Similar problem here since upgrading. I have a Gen 1 hub with 17 heatmisers (9 neostats, 3 neostat-e, and & 5 neostat-hw). Under version Heatmiser 18c0096 they were all visible and functioning in Home Assistant with my yaml work rounds. Now I have only six visible, five of which don't work! The HA Core Log gives the usual warnings before telling me that it is adding switches and then going into an endless update loop. 2021-03-29 18:20:12 WARNING (MainThread) [homeassistant.loader] You are using a custom integration hacs which has not been tested by Home Assistant.
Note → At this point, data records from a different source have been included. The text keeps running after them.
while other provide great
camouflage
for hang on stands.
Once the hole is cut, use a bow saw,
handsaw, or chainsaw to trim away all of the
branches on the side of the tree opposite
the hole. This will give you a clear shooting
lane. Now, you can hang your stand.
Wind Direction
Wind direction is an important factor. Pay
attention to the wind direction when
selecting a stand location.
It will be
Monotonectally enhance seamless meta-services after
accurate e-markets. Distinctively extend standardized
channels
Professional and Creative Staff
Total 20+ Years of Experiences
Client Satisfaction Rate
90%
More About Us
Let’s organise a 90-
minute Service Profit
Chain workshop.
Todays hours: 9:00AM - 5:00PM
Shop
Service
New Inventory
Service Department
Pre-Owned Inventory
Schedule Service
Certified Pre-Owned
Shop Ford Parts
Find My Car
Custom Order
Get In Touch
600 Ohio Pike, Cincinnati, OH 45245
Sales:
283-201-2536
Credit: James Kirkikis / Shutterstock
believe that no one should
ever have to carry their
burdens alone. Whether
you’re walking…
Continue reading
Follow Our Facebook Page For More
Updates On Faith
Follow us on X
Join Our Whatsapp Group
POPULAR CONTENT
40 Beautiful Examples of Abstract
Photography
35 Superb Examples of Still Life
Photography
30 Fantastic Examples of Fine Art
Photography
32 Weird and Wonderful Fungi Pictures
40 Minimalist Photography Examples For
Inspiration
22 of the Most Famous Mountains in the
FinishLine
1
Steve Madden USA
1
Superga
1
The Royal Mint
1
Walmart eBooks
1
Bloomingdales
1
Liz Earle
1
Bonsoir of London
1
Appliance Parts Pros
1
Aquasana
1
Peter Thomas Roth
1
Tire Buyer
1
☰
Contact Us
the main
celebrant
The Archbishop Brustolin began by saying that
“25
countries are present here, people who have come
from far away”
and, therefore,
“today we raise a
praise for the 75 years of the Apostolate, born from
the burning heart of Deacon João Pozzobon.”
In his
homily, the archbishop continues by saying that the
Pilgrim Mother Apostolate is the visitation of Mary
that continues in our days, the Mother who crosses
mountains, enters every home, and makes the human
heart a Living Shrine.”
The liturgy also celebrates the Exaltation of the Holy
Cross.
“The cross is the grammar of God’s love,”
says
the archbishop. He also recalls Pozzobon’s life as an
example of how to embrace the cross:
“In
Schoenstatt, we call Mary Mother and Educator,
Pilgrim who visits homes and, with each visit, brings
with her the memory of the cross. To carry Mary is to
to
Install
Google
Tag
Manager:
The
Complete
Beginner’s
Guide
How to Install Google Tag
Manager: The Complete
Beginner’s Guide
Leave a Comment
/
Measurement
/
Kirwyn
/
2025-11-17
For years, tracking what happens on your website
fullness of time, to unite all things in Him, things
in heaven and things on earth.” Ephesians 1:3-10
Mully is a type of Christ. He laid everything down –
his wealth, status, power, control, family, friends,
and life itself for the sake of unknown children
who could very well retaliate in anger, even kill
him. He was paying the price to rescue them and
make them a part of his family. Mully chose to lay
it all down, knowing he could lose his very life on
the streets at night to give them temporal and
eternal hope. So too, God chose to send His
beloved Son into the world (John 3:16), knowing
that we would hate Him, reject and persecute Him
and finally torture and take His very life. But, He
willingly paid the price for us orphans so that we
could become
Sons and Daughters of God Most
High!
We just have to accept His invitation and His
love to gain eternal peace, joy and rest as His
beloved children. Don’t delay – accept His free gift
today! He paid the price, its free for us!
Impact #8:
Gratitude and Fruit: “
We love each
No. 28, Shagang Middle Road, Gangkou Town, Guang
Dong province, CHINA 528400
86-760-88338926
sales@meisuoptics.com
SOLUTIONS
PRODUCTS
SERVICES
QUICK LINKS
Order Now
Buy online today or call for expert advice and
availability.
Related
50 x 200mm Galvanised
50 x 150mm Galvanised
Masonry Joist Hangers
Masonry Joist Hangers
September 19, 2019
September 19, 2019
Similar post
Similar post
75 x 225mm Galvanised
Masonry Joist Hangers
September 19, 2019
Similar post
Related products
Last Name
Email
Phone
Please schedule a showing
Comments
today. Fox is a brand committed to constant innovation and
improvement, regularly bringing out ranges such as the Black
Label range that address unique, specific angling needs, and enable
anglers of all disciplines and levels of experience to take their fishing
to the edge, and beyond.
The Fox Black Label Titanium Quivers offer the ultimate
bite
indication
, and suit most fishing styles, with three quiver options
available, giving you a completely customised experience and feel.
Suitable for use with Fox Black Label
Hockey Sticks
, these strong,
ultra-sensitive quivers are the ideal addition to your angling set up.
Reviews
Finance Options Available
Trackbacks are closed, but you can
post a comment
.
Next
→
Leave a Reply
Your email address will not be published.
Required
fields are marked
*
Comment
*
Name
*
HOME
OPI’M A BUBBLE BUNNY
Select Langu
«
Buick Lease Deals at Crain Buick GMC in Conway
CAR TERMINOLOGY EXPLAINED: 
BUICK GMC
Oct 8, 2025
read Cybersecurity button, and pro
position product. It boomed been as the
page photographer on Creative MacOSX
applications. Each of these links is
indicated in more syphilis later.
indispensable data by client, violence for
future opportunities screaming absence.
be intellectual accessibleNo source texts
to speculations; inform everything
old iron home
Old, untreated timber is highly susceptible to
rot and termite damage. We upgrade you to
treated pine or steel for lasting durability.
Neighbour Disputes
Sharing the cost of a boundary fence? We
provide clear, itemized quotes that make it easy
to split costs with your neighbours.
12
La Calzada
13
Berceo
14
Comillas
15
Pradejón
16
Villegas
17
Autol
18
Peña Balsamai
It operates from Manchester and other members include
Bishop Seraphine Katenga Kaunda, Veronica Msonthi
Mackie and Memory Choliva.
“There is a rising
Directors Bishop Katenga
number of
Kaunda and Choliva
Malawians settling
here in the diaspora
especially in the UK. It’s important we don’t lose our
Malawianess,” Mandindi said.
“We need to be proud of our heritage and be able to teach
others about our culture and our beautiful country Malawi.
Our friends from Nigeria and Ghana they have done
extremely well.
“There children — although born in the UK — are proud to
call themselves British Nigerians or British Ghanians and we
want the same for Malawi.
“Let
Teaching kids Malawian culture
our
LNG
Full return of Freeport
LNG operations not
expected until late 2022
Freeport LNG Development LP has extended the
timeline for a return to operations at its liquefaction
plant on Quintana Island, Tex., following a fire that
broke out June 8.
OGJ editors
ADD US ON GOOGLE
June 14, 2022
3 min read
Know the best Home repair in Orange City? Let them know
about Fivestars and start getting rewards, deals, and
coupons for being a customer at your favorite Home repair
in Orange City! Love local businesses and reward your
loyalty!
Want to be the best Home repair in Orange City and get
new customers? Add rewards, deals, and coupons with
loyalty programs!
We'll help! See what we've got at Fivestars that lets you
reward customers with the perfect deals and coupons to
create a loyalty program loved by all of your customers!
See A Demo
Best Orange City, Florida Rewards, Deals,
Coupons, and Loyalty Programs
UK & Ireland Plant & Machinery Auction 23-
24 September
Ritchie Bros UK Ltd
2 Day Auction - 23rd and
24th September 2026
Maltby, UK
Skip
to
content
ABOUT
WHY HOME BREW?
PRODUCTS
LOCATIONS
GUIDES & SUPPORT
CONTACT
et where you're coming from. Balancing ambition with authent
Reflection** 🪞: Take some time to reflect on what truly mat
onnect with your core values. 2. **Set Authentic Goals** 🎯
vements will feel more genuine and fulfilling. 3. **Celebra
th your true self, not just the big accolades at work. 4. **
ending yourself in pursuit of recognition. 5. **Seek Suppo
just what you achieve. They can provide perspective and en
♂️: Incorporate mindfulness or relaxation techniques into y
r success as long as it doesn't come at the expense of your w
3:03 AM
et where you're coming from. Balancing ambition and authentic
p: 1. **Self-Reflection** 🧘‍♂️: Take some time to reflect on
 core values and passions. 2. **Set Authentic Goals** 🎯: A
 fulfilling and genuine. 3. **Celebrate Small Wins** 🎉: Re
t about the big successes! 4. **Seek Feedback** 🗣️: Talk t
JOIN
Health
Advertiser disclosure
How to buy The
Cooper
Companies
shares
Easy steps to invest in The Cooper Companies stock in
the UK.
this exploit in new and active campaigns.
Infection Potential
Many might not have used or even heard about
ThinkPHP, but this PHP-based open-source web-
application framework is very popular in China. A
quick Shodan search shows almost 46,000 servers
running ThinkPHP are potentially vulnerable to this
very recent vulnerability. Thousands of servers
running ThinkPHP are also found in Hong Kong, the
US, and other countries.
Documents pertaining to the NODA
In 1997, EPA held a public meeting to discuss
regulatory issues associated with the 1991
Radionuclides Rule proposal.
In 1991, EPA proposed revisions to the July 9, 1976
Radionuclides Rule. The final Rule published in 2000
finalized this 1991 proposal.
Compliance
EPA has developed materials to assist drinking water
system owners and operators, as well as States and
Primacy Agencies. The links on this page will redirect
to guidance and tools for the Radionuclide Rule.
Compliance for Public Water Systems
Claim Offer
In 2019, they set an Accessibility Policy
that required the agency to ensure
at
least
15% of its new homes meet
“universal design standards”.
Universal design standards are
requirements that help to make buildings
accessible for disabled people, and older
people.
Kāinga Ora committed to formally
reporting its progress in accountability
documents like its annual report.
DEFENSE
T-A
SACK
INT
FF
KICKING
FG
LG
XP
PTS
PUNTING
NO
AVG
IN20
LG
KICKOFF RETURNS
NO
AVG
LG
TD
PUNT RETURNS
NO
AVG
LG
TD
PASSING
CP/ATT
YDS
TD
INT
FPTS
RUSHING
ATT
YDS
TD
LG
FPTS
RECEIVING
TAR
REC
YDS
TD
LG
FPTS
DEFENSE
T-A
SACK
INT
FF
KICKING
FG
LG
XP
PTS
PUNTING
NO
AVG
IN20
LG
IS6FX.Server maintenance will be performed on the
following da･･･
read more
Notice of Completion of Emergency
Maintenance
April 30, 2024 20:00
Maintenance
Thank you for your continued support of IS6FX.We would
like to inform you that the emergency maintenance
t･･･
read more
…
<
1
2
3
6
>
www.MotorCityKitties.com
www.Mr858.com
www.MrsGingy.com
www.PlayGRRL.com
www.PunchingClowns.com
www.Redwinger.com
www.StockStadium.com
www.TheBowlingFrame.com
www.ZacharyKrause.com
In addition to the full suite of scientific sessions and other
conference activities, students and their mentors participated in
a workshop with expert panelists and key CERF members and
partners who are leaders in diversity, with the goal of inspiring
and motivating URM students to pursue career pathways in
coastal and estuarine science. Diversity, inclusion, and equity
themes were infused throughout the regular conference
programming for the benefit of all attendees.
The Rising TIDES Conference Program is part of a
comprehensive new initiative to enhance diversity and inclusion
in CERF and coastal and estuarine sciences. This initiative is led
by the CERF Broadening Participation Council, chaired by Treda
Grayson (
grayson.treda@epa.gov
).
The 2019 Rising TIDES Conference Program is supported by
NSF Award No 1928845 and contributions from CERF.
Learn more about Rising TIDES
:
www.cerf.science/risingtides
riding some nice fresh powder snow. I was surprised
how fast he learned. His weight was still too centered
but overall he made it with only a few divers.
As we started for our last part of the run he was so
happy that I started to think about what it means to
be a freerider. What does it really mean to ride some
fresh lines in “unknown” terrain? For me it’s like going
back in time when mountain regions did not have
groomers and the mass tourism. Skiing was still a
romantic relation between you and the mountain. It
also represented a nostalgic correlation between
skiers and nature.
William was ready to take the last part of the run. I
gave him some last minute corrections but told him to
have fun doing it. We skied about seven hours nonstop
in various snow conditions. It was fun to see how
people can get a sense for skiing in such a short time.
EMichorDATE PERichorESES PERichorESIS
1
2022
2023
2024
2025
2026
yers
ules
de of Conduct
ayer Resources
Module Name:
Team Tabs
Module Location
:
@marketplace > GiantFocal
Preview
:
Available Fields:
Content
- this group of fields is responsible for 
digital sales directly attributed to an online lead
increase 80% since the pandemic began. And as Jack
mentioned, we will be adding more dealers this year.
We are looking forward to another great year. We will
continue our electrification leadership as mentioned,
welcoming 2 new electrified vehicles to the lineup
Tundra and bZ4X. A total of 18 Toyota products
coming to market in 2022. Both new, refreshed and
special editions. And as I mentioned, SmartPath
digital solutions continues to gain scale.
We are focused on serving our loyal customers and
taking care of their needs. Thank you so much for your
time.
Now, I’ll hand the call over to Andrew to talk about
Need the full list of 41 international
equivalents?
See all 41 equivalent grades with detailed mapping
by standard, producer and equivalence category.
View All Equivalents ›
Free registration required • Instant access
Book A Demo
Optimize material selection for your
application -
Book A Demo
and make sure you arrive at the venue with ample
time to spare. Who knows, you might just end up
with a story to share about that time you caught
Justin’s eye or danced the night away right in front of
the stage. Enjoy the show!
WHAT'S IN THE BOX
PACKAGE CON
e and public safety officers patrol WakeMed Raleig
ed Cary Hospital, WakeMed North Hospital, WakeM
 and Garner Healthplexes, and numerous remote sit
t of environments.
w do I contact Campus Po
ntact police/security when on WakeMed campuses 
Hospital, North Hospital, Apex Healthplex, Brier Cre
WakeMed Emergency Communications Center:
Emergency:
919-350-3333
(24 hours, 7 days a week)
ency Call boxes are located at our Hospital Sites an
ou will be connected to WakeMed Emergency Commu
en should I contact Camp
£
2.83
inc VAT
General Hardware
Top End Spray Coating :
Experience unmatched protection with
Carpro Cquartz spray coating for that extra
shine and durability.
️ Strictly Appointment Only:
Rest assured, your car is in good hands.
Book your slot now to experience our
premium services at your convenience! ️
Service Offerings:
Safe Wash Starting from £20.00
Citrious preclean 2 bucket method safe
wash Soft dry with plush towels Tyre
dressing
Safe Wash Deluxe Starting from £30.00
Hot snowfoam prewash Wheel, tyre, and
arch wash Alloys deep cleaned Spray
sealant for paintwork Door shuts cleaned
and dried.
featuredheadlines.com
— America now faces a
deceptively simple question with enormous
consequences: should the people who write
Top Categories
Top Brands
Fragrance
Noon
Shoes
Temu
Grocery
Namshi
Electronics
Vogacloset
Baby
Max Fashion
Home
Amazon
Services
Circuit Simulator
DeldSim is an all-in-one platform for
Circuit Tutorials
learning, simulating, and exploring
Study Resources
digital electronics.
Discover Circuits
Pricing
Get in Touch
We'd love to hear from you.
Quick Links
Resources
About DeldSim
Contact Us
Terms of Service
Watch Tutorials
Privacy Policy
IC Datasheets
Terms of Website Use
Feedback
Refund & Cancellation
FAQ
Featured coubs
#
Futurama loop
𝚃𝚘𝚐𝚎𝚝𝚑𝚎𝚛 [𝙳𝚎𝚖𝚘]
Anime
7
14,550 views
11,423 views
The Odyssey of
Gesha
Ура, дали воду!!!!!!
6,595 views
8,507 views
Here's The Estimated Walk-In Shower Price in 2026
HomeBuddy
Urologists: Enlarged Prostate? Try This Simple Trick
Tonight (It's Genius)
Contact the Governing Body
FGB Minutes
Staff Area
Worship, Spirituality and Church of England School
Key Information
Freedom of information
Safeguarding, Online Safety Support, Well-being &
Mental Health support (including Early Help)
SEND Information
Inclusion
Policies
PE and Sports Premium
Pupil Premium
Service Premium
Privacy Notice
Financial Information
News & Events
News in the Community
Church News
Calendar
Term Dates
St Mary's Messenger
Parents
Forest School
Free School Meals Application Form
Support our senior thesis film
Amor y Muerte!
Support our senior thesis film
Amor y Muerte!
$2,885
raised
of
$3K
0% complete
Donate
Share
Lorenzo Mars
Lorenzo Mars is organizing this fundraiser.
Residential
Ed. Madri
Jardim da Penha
This component might cause stability problems, be sure to disable it if you experience issues with Home Assistant 2021-03-29 18:20:12 WARNING (MainThread) [homeassistant.loader] You are using a custom integration heatmiserneo which has not been tested by Home Assistant. This component might cause stability problems, be sure to disable it if you experience issues with Home Assistant 2021-03-29 18:20:12 WARNING (MainThread) [homeassistant.loader] No 'version' key in the manifest file for custom integration 'heatmiserneo'. This will not be allowed in a future version of Home Assistant. Please report this to the maintainer of 'heatmiserneo' 2021-03-29 18:20:22 INFO (MainThread) [custom_components.heatmiserneo] Adding Switches: [<Entity Towel Rail 1: off>, <Entity Hot Water 1: off>, <Entity Towel Rail 3: off>, <Entity Towel Rail 2: off>, <Entity Hot Water 2: off>, , ] 2021-03-29 18:20:22 DEBUG (MainThread) [custom_components.heatmiserneo] Entered update(self) 2021-03-29 18:20:22 DEBUG (MainThread) [custom_components.heatmiserneo] Entered update(self) 2021-03-29 18:20:22 DEBUG (MainThread) [custom_components.heatmiserneo] Entered update(self)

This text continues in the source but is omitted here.